Oh...and since I'm not really above bribery, especially when I know first hand what people are willing to do for cookies, I'd like to share with you my newly discovered, just in time to be perfected for Halloween, favorite cookie ever:
This recipe also comes from Sophistimom's Bake Sale ideas and it was probably the easiest and the most fun cookie I've ever made. Even forming the huge burger-like patties and slapping them onto a cookie sheet was satisfying! And when I finally scraped up the very last of the batter for the last cookie, the chocolate chips sticking out of it looked like eyes. Doesn't it look cute up there with it's head cocked to the side? I think that top cookie is flirting with you, he's saying "please vote for me, won't you?".
And because I still have marshmallows and because I am who I am, I just had to play with it and give my monster some teeth, paws and a cape
Monster Cookies, a.k.a. Eat It Before It Eats You Cookie
via Sophistimom
Note: I would highly recommend you use the scale and weigh everything out instead of using cups. For one, the peanut butter is so much easier to deal with when you just pile it onto a piece of wax paper then trying to coax it into and then out of a cup. And two, um...you can skip the sifting of the flour step if you just weigh it :D
1 cup (100g) sifted flour
2 teaspoons baking soda
1 1/2 teaspoons salt
6 cups (480g) quick oats
1 1/2 sticks (172g) butter
2 cups (400g) brown sugar
1 cup (190g) granulated sugar
1 pound (450g) peanut butter
4 eggs
2 teaspoons vanilla
1 cup (170g) semi sweet chocolate chips
1. Preheat the oven to 350 degrees. In a large bowl, whisk together flour, baking soda, salt, and oats. Set aside.

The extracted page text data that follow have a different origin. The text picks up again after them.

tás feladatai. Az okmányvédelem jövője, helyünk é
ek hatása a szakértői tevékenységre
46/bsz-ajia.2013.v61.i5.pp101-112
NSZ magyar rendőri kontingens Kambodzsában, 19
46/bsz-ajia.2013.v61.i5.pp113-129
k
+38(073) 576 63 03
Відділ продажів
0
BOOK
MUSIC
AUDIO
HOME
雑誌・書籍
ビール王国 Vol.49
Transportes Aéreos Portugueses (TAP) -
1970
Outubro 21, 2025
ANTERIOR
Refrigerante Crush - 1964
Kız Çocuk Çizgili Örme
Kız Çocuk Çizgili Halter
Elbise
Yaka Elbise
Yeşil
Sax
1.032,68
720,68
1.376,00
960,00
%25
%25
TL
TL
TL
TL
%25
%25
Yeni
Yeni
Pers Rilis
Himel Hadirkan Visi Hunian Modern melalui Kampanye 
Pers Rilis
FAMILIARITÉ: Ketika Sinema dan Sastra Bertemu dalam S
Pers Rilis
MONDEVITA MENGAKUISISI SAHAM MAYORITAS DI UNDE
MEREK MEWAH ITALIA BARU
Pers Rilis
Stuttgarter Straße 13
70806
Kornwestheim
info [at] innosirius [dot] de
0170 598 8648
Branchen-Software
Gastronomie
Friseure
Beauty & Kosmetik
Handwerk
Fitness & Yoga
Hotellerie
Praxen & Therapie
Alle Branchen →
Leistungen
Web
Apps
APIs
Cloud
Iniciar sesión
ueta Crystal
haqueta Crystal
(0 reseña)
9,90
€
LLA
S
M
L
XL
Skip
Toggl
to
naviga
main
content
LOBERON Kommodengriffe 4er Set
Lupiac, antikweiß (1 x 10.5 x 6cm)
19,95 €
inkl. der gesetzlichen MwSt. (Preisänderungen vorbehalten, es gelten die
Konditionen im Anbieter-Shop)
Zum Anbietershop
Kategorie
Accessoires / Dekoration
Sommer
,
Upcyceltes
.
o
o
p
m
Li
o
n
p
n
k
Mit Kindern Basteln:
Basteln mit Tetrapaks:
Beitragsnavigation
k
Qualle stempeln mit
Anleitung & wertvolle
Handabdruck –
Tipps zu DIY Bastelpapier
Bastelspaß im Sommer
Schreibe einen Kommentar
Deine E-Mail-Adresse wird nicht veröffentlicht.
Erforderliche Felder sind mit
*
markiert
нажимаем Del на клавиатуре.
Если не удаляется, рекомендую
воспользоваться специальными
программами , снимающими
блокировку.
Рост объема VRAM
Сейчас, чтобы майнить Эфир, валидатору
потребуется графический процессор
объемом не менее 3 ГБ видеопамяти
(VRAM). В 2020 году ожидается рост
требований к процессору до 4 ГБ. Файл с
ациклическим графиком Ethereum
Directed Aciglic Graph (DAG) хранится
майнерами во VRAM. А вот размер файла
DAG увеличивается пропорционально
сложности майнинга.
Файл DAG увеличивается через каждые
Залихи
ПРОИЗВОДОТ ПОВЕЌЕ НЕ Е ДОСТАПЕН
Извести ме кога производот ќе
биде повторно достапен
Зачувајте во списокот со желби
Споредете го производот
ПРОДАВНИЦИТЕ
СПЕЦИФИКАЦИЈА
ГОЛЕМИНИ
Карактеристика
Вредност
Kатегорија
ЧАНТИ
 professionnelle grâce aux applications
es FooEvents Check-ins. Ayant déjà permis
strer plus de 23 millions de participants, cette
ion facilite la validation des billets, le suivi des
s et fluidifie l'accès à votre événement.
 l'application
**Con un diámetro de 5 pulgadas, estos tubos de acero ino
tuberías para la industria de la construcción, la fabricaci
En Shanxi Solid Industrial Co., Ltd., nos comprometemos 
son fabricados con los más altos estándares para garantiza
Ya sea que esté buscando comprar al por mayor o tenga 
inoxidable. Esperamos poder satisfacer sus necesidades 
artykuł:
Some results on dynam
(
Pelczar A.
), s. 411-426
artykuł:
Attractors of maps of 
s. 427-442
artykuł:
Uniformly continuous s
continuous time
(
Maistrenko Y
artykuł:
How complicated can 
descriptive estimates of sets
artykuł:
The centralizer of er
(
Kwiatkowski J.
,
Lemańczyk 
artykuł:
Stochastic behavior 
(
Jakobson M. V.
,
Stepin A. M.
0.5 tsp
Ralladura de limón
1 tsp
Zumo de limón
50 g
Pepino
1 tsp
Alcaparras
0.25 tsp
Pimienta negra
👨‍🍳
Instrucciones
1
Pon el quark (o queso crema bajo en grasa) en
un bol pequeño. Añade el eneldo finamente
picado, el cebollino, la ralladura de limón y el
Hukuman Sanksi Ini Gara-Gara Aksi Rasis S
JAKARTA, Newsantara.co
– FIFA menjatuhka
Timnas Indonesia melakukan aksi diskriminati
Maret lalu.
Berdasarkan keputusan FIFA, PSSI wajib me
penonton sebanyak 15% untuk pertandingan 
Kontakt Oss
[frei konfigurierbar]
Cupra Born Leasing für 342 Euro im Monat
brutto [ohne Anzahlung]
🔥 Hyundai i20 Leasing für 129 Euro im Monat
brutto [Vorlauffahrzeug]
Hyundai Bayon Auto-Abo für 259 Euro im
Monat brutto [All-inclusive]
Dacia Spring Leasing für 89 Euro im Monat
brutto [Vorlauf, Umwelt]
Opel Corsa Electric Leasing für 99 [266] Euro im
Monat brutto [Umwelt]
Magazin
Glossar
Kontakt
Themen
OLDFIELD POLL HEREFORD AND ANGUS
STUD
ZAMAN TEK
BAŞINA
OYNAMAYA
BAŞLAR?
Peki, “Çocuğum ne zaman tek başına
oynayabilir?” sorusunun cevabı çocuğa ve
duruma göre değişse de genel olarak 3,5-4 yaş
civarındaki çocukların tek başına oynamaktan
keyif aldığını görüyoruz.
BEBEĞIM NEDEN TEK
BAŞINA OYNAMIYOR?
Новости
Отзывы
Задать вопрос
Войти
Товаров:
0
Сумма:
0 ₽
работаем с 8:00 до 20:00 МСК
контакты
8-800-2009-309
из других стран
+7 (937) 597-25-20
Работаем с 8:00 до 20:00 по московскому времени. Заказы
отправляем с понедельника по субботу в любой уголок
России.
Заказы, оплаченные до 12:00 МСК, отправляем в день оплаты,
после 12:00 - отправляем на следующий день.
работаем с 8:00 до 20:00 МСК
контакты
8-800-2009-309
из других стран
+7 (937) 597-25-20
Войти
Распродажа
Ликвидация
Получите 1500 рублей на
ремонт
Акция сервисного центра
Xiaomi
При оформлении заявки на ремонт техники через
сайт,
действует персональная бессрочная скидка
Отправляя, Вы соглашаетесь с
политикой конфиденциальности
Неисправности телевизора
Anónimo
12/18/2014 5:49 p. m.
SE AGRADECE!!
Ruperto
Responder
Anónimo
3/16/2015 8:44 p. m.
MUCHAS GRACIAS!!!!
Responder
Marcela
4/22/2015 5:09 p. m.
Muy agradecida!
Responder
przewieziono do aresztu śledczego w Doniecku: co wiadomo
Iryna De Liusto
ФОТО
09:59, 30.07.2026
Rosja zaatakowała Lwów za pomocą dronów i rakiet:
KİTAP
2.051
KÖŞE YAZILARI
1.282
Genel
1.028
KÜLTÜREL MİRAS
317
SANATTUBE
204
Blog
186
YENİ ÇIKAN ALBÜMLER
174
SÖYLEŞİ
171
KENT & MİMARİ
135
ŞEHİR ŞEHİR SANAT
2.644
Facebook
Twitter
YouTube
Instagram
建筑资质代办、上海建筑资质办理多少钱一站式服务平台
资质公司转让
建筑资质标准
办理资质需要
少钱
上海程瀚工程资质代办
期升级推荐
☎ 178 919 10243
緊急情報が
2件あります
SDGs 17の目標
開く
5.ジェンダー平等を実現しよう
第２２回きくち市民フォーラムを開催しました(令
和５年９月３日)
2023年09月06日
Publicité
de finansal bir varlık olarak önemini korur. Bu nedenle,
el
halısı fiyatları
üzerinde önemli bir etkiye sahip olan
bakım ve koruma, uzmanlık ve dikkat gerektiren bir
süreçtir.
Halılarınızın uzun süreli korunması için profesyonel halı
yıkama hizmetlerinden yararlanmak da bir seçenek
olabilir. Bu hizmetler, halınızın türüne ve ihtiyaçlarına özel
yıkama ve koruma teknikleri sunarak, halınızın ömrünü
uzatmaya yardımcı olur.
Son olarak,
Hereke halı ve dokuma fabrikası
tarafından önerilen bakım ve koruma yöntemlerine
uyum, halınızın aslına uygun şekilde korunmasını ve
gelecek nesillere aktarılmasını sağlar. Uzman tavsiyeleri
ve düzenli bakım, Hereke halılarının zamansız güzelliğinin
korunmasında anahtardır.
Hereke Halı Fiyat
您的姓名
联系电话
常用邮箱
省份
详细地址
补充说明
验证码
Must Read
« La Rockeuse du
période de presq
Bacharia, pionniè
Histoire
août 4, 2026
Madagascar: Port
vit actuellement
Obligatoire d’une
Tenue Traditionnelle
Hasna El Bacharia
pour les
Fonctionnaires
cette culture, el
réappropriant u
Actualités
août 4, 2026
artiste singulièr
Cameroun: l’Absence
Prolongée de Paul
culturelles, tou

2. Cream the butter and sugars together in the bowl of an electric mixer fitted with the paddle attachment. Add in peanut butter and mix until smooth, about 2-3 minutes. Add in eggs, one at a time, incorporating well after each addition.
3. Slowly add the flour mixture to the peanut butter mixture, and mix until well incorporated. Remove the bowl from the mixer and fold in chocolate chips.
4. Use a large ice cream scoop or your hands to form balls of dough the size of a baseball. Place 6 on a cookie sheet, and press down slightly with your hands. Bake for 15 minutes, or until slightly brown around the edges, and not fully set in the middle. I made some of mine a bit bigger and they needed an extra minute, so use your judgment.
They will be puffy when you take them out but they will deflate as they cool. Let them cool a bit on the cookie sheets before you transfer them to a cooling rack or they might break. Stack them up really high with a small slip of wax paper or parchment between each cookie to keep them from sticking to each other. It will look impressive, I promise.